Merged Discussion of femr's video data analysis

[alienentity]

We obviously view images in a different way.

.....
Behaviour of descent is the focus. From clearer details of behaviour over time, clearer details of mechanism can be determined...such as the implications for the significant over-g period.

If you see no value in revealing the very short period of time to reach g, and exceed it for a while, that's entirely up to you.

What's your estimate for the error bands of the data in m/s2? I think it may have been discussed but I can't remember what the number was.

 

[Major_Tom]

My point is that ignoring data is what keeps the JREF balloon afloat. You have a recorded history of it.

 

[carlitos]

AE, anyone who believes that accleration close to or exceeding g are normal doesn't know anything about the mechanics behind any collapse, including intention demolitions has probably dropped a butter knife off a table.

fixed.

 

[Oystein]

Your personal frame of reference is entirely up to you.

The relevance of yours remains in question.

Your opinion is noted. You shouldn't have wasted any of your time at all discussing 9/11. Easy eh ?

Ah - that retort came too quick. I explained below why you should have stopped (and not done Polys). You on the other hand don't follow up with an explaination for your opinion.

Splendid.

You're welcome.
(Qualification: I have not actually studied your sources, analysed your methods and repeated your work to figure out that your data is good. I just couldn't find a major mistake at quick glance, and am giving you the benefit of the doubt. Of course I do note that generally your data points don't come with a margin of error, as they should, or you don't use that m.o.e. in any subsequent steps. So to that extent, your data is not so good. Maybe still better than NIST's, but I don't care too much).

In your opinion. I disagree. Physics is certainly in mind, just not embedded within Poly(10) equation which is, as has been suggested a number of times, a form of compression only.

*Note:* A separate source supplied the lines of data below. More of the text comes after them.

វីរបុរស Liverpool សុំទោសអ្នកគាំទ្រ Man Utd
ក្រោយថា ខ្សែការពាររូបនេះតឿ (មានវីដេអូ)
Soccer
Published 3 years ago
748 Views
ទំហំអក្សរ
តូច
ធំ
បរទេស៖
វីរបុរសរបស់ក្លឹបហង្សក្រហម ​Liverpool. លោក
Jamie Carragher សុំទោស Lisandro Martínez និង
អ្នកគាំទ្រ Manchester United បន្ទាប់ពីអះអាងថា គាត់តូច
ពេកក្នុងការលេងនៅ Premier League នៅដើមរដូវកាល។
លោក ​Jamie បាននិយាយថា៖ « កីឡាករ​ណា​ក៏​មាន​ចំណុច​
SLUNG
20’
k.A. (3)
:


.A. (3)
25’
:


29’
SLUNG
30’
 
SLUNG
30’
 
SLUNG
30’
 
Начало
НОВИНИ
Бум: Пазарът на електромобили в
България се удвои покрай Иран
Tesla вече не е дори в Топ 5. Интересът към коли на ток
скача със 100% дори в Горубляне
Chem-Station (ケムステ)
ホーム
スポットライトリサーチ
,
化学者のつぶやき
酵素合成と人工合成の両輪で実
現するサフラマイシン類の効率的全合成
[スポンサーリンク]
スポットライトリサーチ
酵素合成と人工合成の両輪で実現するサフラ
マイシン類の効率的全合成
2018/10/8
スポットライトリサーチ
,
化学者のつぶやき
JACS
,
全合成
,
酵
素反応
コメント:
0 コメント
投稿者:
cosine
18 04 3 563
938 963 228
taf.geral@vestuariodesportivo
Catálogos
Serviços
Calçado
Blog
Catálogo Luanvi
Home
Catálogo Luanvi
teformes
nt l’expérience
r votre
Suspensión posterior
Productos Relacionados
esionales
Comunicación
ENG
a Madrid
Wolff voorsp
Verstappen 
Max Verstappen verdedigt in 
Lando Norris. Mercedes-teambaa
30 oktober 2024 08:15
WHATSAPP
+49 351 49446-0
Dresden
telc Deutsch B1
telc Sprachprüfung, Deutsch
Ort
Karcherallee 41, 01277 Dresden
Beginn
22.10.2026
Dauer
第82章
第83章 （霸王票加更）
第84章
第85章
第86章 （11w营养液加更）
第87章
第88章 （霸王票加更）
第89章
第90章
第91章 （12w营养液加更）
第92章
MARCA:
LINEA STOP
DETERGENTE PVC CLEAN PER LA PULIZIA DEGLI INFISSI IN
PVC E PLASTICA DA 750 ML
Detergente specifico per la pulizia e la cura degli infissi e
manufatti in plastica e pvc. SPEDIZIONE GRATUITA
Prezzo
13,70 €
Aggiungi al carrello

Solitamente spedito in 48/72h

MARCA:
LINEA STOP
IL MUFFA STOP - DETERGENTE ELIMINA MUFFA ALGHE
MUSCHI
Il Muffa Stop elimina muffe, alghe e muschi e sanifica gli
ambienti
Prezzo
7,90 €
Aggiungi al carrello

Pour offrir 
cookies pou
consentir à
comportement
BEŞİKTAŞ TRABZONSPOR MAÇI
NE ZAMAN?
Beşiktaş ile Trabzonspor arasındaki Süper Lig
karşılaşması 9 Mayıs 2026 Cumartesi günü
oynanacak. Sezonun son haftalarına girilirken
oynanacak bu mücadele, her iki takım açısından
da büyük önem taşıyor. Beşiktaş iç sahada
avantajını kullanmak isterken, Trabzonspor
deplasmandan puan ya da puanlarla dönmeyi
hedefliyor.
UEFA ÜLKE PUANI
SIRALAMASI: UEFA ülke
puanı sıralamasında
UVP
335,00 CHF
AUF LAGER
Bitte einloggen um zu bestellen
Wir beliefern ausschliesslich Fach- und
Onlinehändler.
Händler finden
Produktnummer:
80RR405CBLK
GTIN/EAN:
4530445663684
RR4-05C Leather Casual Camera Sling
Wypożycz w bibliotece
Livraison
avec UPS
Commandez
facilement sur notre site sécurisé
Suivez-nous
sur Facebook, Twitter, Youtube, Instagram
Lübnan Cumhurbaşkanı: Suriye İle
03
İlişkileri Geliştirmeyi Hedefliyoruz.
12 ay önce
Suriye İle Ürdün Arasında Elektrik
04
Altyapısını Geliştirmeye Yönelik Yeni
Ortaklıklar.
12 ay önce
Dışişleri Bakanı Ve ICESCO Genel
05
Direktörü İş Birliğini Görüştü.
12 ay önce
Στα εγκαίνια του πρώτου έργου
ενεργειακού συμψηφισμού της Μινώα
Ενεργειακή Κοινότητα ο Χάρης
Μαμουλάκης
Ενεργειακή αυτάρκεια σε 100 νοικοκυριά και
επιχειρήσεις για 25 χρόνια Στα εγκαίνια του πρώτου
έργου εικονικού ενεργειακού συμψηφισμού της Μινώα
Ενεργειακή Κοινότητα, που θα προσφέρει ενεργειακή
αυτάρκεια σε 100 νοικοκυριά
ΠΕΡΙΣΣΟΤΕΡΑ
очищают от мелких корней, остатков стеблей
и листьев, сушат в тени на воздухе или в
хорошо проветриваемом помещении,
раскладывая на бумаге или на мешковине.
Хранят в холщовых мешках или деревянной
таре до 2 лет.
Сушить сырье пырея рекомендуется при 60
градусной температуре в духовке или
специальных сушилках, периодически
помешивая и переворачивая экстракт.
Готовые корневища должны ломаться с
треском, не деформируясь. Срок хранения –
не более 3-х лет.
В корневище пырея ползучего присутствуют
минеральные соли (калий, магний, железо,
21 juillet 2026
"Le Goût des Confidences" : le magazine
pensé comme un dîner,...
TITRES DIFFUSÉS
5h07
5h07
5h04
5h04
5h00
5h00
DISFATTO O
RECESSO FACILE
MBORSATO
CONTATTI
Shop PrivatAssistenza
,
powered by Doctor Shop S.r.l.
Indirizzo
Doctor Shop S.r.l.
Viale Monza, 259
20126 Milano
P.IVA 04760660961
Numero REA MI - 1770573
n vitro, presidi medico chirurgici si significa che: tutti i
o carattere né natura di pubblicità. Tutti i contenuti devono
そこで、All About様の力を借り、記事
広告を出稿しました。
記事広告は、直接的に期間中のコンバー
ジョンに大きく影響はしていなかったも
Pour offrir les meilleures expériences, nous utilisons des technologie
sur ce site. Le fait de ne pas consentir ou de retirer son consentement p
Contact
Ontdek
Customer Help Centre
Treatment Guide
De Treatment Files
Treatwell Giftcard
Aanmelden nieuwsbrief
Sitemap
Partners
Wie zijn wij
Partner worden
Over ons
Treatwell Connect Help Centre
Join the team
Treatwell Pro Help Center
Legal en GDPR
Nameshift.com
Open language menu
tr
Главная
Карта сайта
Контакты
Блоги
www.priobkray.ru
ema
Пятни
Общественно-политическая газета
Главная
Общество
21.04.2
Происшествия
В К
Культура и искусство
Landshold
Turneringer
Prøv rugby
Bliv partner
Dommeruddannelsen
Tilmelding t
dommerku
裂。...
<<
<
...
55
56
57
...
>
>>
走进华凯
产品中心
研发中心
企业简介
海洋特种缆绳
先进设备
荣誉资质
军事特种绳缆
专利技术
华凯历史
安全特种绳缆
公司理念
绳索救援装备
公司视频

Yup. So you agree all that work on Poly(10) is a waste of time?

Just doesn't need to be anything more, and by definition the low parameter count of the NIST function could not possibly reveal and subtle variation in trend. All basically a repeat of #1324.

You have yet to convince me that the subtle variations in trend are signal and not noise.

If they are signal, a non-wasted use of time would be a search for a physical model that explains the wiggles. Maybe some wave function...

Numerous methods reveal the same underlying trend. The Savitzky-Golay curve is simply smoothed data. Differentiating between low level noise and low level signal is impractical and pointless.

Impractical maybe, pointless certainly not. Numerous methods recreate noise and reduce signal.

The data contains some low level noise. The derived profiles contain some noise, or are distorted to some extent by some noise. Just deal with it It's clear that the resultant profile is as accurate as has yet been presented.

The trend the S-G profile reveals is in close correlation to the Poly(10) and Poly(50) curves generated by a completley different method.

If you want to provide a more accurate and detailed profile, by all means. Until you do, it's the best available.

The most accurate and detailed profile is the (unsmoothed) data itself.

 

[alienentity]

AE, anyone who believes that accleration close to or exceeding g are normal doesn't know anything about the mechanics behind any collapse, including intention demolitions.

I posted earlier to the first analysis of Frank Greening days after the release of the NIST function. He is a debunker and was probably the best poster on this forum.

He could see the problems with near g acceleration and the greater than g hump from his very first post in 2008.


In a different universe it is considered normal. He understood more the first couple of days than you have understood in 3 years.

MT, that kind of baseless assertion is not helpful. You're not a structural engineer, if I recall correctly neither is Frank Greening - even though he is obviously very adept at physics.

Acceleration close to G, IMO is not a big deal from the engineering viewpoint. It is remarkable and interesting, of course, but I think I understand the mechanics of it. The principle is relatively simple: you had an internal collapse of structure with partially intact connections to the exterior structure. The building structure was being destroyed E to W with the most intact structure to the West. When the exterior columns finally buckled, the structure they were supporting was attached to a mass that was already accelerating, hence the near G interval of collapse - which was relatively brief.
I don't see a problem with it.

 

[Oystein]

AE, anyone who believes that accelerations close to or exceeding g are normal doesn't know anything about the mechanics behind any collapse, including intentional demolitions.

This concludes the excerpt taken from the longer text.